Several girls came up with keys, which was good, since it took two of them to open the damn thing. In the end, it was Bea and Mel who turned the keys and swung the door open on a scene more sickening than I had imagined. It was like Frankenstein’s laboratory crossed with the worst kind of animal shelter crossed with an art museum. Daimon girls were locked in cages, manacled to the walls, or strapped to beds like mental patients, the walls around them filled to the ceiling with portraits in heavy gold frames. The girls in the paintings all shared the unique, lively beauty of Lenoir’s masterpieces, and the girls curled in the cages and struggling against their bonds showed signs of being drained and nearly as dead-eyed as the girls we’d freed. Mel, Bea, and all the other daimon girls cried out and hurried to help their compatriots.
But I only had eyes for Cherie.
I ran to where she lay, eyes closed, strapped to a narrow bed with thick leather bonds, shackles digging into her wrists and ankles. Beside her on an easel sat a nearly finished painting of her at her most beautiful, familiar brushes soaking in turpentine. The scent of oils now made me ill.
“Demi? Is that you?”
Her voice was weak and rough and sounded wrong—because her fangs were gone. I couldn’t remember what it was like, having a mouth full of blunt teeth, and my heart ached for her.

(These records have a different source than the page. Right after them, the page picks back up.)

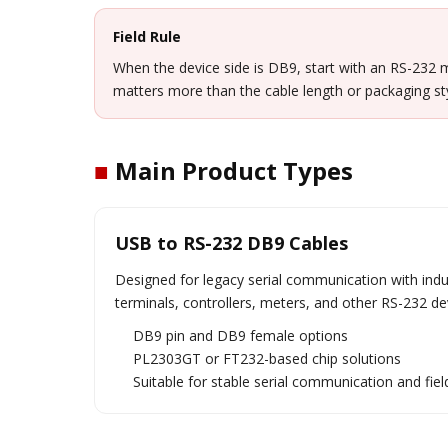
Field Rule
When the device side is DB9, start with an RS-232 m
matters more than the cable length or packaging sty
■
Main Product Types
USB to RS-232 DB9 Cables
Designed for legacy serial communication with ind
terminals, controllers, meters, and other RS-232 de
DB9 pin and DB9 female options
PL2303GT or FT232-based chip solutions
Suitable for stable serial communication and fi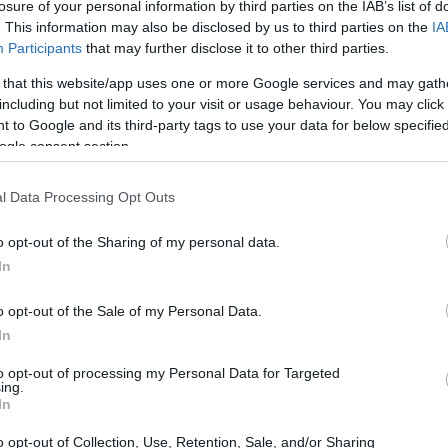
losure of your personal information by third parties on the IAB’s list of
. This information may also be disclosed by us to third parties on the
IA
CORFU. The Ionian Islands Regional Administration is se
Participants
that may further disclose it to other third parties.
the earthquakes in Turkey and Syria.
 that this website/app uses one or more Google services and may gath
including but not limited to your visit or usage behaviour. You may click 
 to Google and its third-party tags to use your data for below specifi
ogle consent section.
05 DEC 2022
/
16:10
l Data Processing Opt Outs
Red Cross collecting food and 
those in need
o opt-out of the Sharing of my personal data.
In
CORFU. The office at El. Venizelou 2, New Fortress Squa
o opt-out of the Sale of my Personal Data.
In
to opt-out of processing my Personal Data for Targeted
ing.
In
18 APR 2022
/
11:37
o opt-out of Collection, Use, Retention, Sale, and/or Sharing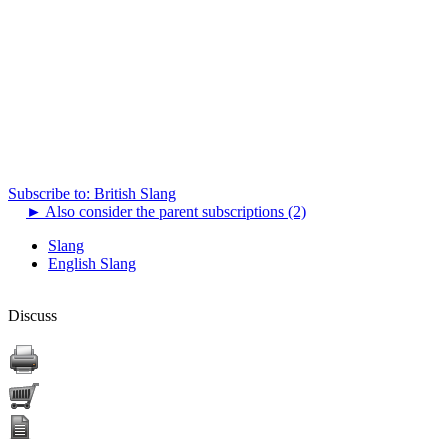
Subscribe to: British Slang
►
Also consider the parent subscriptions (2)
Slang
English Slang
Discuss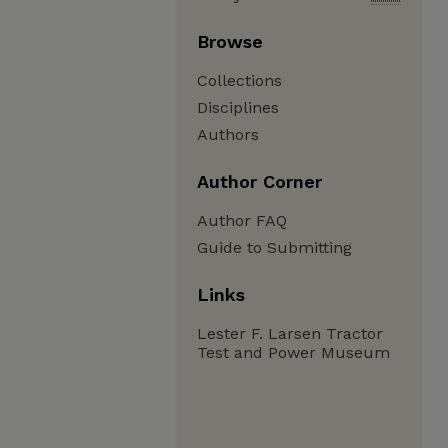
Browse
Collections
Disciplines
Authors
Author Corner
Author FAQ
Guide to Submitting
Links
Lester F. Larsen Tractor
Test and Power Museum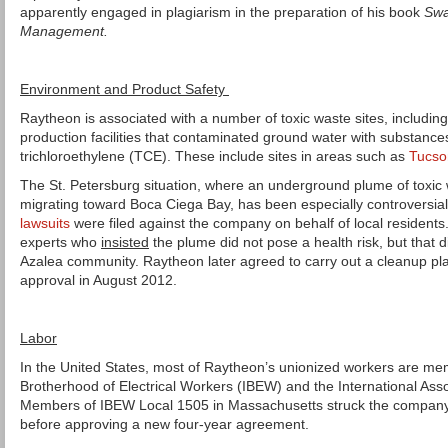
apparently engaged in plagiarism in the preparation of his book
Swa
Management.
Environment and Product Safety
Raytheon is associated with a number of toxic waste sites, including
production facilities that contaminated ground water with substanc
trichloroethylene (TCE). These include sites in areas such as
Tucso
The St. Petersburg situation, where an underground plume of toxic
migrating toward Boca Ciega Bay, has been especially controversia
lawsuits
were filed against the company on behalf of local resident
experts who
insisted
the plume did not pose a health risk, but that did
Azalea community. Raytheon later agreed to carry out a cleanup pl
approval in August 2012.
Labor
In the United States, most of Raytheon’s unionized workers are mem
Brotherhood of Electrical Workers (IBEW) and the International Asso
Members of IBEW Local 1505 in Massachusetts struck the company 
before approving a new four-year agreement.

“It’s me, honey. Hold on. We’re getting you out of here.”
I fumbled with the thick leather straps, and Vale came to help me. The iron manacles were tougher to get undone, but Bea brought over a key, and I was soon pulling Cherie into my arms, limp as a rag doll.
“Blood? Did you bring any blood?”
“I didn’t. I’m sorry. We’ll get some soon.”
I hugged her so tightly she squeaked and pushed away. Her long blond hair was carefully pinned into an updo, her sunken cheeks rosy with fading paint. She looked around the room, and her button nose twisted up in a very Cherie gesture. “Daimons and an Abyssinian? Am I dreaming?”
“Nope. We’re here to rescue you.”
“And the men? Charmant? Are they—”
I shook my head in anger. I’d forgotten about Charmant.
“The men are all dead, but Charmant escaped. Lenoir’s dead, too.”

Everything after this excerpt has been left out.